В переднем ряду медленно поднялся солдат с костылем под мышкой. В разных концах зала встало еще несколько человек, а через мгновение стояли все.
– Наши солдаты отомстят гитлеровским палачам за муки и смерть молодогвардейцев, задушат фашистскую гадину и водрузят над Берлином знамя нашей Победы!
Зал дрогнул от аплодисментов.
– Да, победа будет за нами. Теперь в этом не сомневаются даже господа черчилли. Но победа не придет сама. Ее надо добыть в бою, И если мы хотим приблизить заветный час, если нам не безразлично, какой ценой будет куплена эта победа, – мы тоже должны бороться за нее. А как? Чем мы можем помочь Красной Армии? Прежде всего хлебом. Без хлеба нет солдата, нет рабочего. Хлеб нужен всем… И до чего же обидно и горько бывает, товарищи, когда видишь, как этот хлеб, вместо армейских пекарен, попадает в навоз. Есть у вас Фекла Душечкина. Как она жнет? На каждом квадратном метре остается семнадцать-двадцать колосков. На одном гектаре она теряет столько хлеба, сколько нужно, чтобы целый день досыта кормить взвод солдат. И если сегодня где-то на фронте вернувшиеся из поиска разведчики остались без хлеба, то в этом виноваты и вы, товарищ Душечкина.
– Верно!
– Как на дядю работает!
– А еще солдатка!..
После доклада объявили перерыв: людям надо было прийти в себя, перекурить, настроиться на иной лад.

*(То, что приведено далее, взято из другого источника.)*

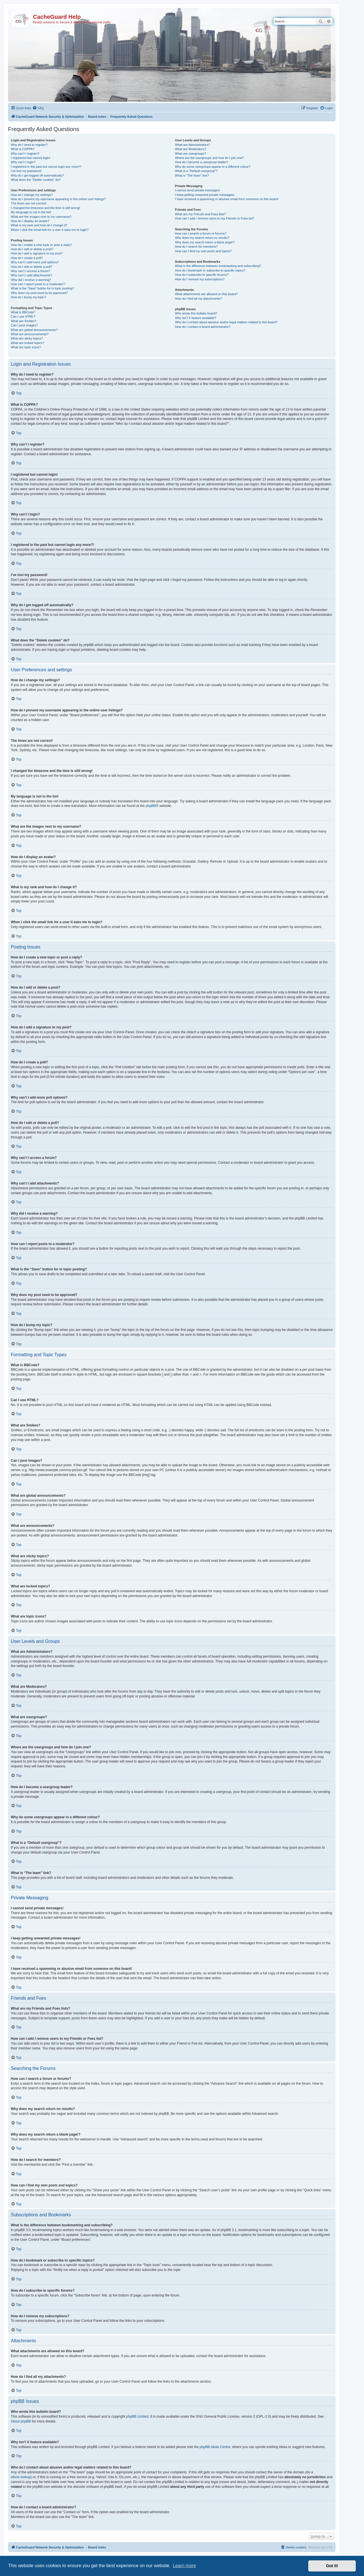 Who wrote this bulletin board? (196, 313)
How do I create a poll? (27, 258)
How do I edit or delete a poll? (31, 266)
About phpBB (21, 2421)
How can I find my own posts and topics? (203, 251)
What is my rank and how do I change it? (39, 225)
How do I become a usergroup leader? (201, 162)
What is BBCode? (23, 312)
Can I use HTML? (23, 316)
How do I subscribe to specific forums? (201, 274)
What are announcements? (29, 334)
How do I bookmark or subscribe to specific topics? (210, 270)
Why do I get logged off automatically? (37, 175)
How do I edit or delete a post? (32, 249)
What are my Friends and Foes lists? (200, 214)
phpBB (151, 806)
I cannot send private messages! (197, 190)
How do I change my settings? (32, 194)
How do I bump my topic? (28, 297)
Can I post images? (24, 325)
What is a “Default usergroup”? (196, 171)
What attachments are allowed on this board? (206, 294)
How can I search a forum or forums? (200, 233)
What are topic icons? (26, 347)
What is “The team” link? (192, 175)
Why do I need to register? (29, 144)
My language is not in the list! (31, 212)
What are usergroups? (190, 153)
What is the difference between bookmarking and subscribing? (218, 266)
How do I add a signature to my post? (37, 253)
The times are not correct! (28, 203)
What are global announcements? (34, 330)
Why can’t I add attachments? (31, 275)
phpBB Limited (137, 2416)
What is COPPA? (23, 149)
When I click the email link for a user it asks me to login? (49, 229)
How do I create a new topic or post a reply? (41, 245)
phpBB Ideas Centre (215, 2447)
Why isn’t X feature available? (195, 318)
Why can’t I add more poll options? (35, 262)
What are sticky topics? (27, 338)
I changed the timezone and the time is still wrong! (45, 208)
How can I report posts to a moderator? (38, 284)
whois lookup (20, 2477)
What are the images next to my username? (41, 216)
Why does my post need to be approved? (39, 293)
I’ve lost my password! (26, 171)
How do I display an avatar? (30, 221)
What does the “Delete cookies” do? (36, 179)
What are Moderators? (190, 149)
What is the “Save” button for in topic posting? (42, 288)
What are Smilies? (23, 321)
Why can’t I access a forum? (30, 271)
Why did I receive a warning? (31, 279)
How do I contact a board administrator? (202, 326)
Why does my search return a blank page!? (205, 242)
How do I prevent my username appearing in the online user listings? (58, 199)
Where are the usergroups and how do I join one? (209, 158)
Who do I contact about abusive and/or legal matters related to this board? (226, 322)
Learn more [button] (184, 2565)
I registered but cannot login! (30, 158)
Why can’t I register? (25, 153)
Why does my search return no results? (202, 237)
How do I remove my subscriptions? (199, 279)
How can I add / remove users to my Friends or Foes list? (214, 218)
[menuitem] (38, 108)
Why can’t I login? (23, 162)
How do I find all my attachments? (198, 298)
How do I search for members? (196, 246)
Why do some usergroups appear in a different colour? (212, 166)
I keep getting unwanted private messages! (204, 194)
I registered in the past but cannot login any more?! (46, 166)
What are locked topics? (27, 343)
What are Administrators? (192, 144)
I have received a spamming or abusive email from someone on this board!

Потом начался концерт. Чем ближе подходил он к концу, тем чаще слышались выкрики из зала:
– Давай частушки!
Частушки значились последним, заключительным номером программы. Объявив его, Степан подошел к баянисту, вынул из кармана блокнот, откашлялся, и вот в притихший зал полетела первая припевка:
Фекла Душечкина жнет,
Будто полем слон идет.
Рожь примятая лежит,
А в снопах овсюг торчит.
– Здорово!
– Верна-а-а!
– Ай да Фекла!
Возгласы тонут в хохоте и оглушительных аплодисментах. Фекла спрятала лицо в ладонях и, наверное, не скоро отважится поглядеть в глаза соседке.

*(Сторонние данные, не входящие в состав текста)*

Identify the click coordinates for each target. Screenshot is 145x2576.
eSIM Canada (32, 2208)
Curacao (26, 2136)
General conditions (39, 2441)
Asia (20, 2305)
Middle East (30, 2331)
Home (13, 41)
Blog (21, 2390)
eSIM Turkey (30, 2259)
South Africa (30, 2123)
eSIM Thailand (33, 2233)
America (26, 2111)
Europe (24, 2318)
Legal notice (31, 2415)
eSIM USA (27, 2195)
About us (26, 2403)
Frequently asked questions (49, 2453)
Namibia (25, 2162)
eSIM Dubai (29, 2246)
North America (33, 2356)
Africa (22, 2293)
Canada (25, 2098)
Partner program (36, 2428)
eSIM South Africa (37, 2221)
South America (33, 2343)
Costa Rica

Степан поднял руку. Отчетливо слышится каждое слово новой частушки:
Секретарша сельсовета
Потрудилась в это лето:
От зари и дотемна
На печи спала она.
Уханье, визг, хохот. Красная, пышнотелая секретарша штопором ввинчивается в толпу и под свист мальчишек выбегает из зала…
3.
Степан вышел из клуба вместе с Борькой. У дорожки, прислонясь спиной к березе, стояла Вера.